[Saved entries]
----------
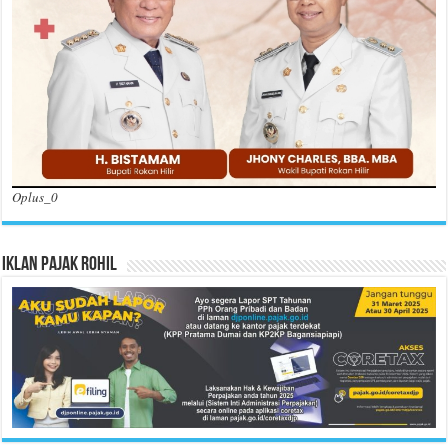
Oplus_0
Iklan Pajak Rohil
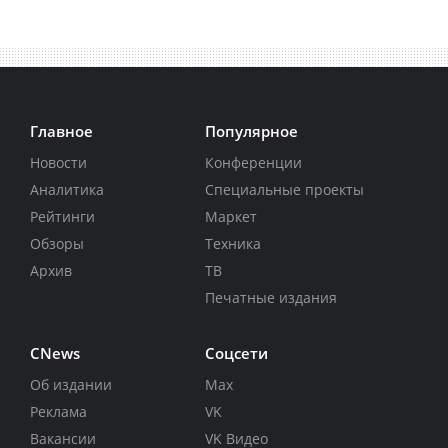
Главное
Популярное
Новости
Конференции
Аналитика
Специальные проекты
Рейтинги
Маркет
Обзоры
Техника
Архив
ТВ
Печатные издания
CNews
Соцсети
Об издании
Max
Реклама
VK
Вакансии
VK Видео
----------
**Try it**
Apart from the pictures, every line of the data above should be given again exactly.

**Answer to this problem**
Oplus_0
Iklan Pajak Rohil
Главное
Популярное
Новости
Конференции
Аналитика
Специальные проекты
Рейтинги
Маркет
Обзоры
Техника
Архив
ТВ
Печатные издания
CNews
Соцсети
Об издании
Max
Реклама
VK
Вакансии
VK Видео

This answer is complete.